Presenting parents with that harsh choice will prevent them from using court orders created to protect their children "to bootstrap a right to [their own] release", Department of Justice attorney Scott Stewart said in federal court Tuesday while discussing a separate order to reunite families. He told attorneys that the final deadline will be "a significant undertaking".

"Their children are stranded in this country", the ACLU said of the children of deported parents. Thirty children will not be reunited by Tuesday, for a range of reasons. Those "impediments" included deportation of a parent or "safety and suitability screenings" that were ongoing. Yet in a disturbing investigation published Monday, BuzzFeed News has found that to not be the case, detailing the stories of several women who say they were ignored, roughly handled, shackled around the belly, and denied urgent medical care - even as they were miscarrying their children.

Trump blasts 'failing NY Times' over report on 'opposition' to breastfeeding measure
Why are we talking about this? The resolution at the World Health Assembly in Geneva in May was aimed at promoting breastfeeding. At the conference, Ecuador sponsored a proposal that recognized mother's milk as the healthiest option for nursing newborns.

Under-5 children who will remain separated for now include parents have already been released into the USA, have been deported, or are behind bars on criminal charges.
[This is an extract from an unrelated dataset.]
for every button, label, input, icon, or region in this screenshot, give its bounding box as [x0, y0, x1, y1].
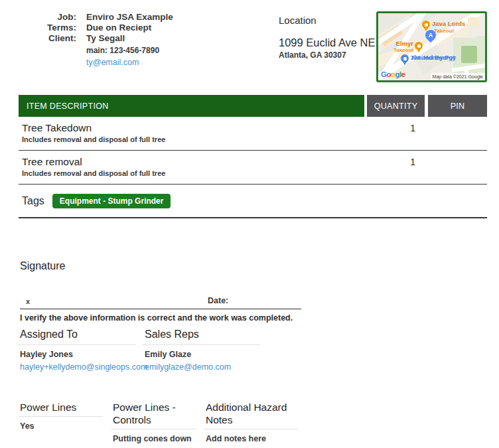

One Honduran father had been warned by border agents that his child would be taken away, and had been given an opportunity to explain to his son what would happen.

The separations sparked national and worldwide outrage that crossed party lines and including warnings from health experts that taking children from their parents would incur significant emotional harm. But the government does not have the room: Immigration and Customs Enforcement has three family detention centers with space for 3,000 people, and they are already at or near capacity, though the Trump administration is trying to line up space at military bases. "We demand immediate reunification of these families, an end to the so-called "zero tolerance" policy, and once and for all we must end family detention".

Among the other remaining question marks is whether authorities can streamline their vetting process for the migrant parents - which ACLU attorneys have described as needlessly cumbersome - and whether the government can pass along the locations migrant families will be released from custody, so that charity groups can more quickly offer them support. They have to conduct criminal background checks of the parents.

ACLU lawyers took issue with the remaining 16. "If those [parents] submitted birth certificates...[we] suggest those kids be released". That deadline was not met, officials acknowledged, while noting plans were under way on Tuesday to reunite up to 54 migrant children under five with their parents. During Tuesday afternoon's court hearing, Judge Sabraw stated that he expected administration officials to reunite as many as 63 of the eligible separated children with their parents by the deadline. The court would reconvene on Friday to establish whether administration officials had carried out that order.